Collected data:
# # # #
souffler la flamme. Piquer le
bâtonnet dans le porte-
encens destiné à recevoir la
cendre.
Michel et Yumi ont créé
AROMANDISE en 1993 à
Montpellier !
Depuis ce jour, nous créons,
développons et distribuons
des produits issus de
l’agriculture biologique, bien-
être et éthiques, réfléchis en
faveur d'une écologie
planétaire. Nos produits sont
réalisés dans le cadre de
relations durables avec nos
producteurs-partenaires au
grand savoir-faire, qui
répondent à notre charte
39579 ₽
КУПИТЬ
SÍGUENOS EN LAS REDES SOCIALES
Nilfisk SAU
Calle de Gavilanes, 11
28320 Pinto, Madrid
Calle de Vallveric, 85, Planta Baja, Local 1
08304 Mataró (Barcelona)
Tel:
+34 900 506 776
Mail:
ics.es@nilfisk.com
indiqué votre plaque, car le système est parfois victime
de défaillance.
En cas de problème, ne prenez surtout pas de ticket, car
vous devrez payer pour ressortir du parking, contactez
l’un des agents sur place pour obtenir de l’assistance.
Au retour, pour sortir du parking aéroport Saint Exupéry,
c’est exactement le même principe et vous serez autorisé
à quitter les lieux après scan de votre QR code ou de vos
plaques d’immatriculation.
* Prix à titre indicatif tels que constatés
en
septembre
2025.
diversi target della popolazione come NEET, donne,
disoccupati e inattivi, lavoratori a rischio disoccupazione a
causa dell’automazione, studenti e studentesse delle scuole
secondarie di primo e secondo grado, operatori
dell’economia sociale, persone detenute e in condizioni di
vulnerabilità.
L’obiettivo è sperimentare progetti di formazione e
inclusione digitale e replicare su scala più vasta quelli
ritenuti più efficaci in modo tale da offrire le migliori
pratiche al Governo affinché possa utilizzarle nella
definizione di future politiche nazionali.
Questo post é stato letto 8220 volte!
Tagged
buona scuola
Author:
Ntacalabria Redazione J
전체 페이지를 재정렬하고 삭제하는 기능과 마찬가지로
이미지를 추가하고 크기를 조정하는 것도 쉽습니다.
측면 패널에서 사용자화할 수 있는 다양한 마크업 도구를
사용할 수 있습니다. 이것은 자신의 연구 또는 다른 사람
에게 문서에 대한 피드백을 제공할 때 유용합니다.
# # # #
Return the data exactly. Include every record.

_Answer to the problem_
souffler la flamme. Piquer le
bâtonnet dans le porte-
encens destiné à recevoir la
cendre.
Michel et Yumi ont créé
AROMANDISE en 1993 à
Montpellier !
Depuis ce jour, nous créons,
développons et distribuons
des produits issus de
l’agriculture biologique, bien-
être et éthiques, réfléchis en
faveur d'une écologie
planétaire. Nos produits sont
réalisés dans le cadre de
relations durables avec nos
producteurs-partenaires au
grand savoir-faire, qui
répondent à notre charte
39579 ₽
КУПИТЬ
SÍGUENOS EN LAS REDES SOCIALES
Nilfisk SAU
Calle de Gavilanes, 11
28320 Pinto, Madrid
Calle de Vallveric, 85, Planta Baja, Local 1
08304 Mataró (Barcelona)
Tel:
+34 900 506 776
Mail:
ics.es@nilfisk.com
indiqué votre plaque, car le système est parfois victime
de défaillance.
En cas de problème, ne prenez surtout pas de ticket, car
vous devrez payer pour ressortir du parking, contactez
l’un des agents sur place pour obtenir de l’assistance.
Au retour, pour sortir du parking aéroport Saint Exupéry,
c’est exactement le même principe et vous serez autorisé
à quitter les lieux après scan de votre QR code ou de vos
plaques d’immatriculation.
* Prix à titre indicatif tels que constatés
en
septembre
2025.
diversi target della popolazione come NEET, donne,
disoccupati e inattivi, lavoratori a rischio disoccupazione a
causa dell’automazione, studenti e studentesse delle scuole
secondarie di primo e secondo grado, operatori
dell’economia sociale, persone detenute e in condizioni di
vulnerabilità.
L’obiettivo è sperimentare progetti di formazione e
inclusione digitale e replicare su scala più vasta quelli
ritenuti più efficaci in modo tale da offrire le migliori
pratiche al Governo affinché possa utilizzarle nella
definizione di future politiche nazionali.
Questo post é stato letto 8220 volte!
Tagged
buona scuola
Author:
Ntacalabria Redazione J
전체 페이지를 재정렬하고 삭제하는 기능과 마찬가지로
이미지를 추가하고 크기를 조정하는 것도 쉽습니다.
측면 패널에서 사용자화할 수 있는 다양한 마크업 도구를
사용할 수 있습니다. 이것은 자신의 연구 또는 다른 사람
에게 문서에 대한 피드백을 제공할 때 유용합니다.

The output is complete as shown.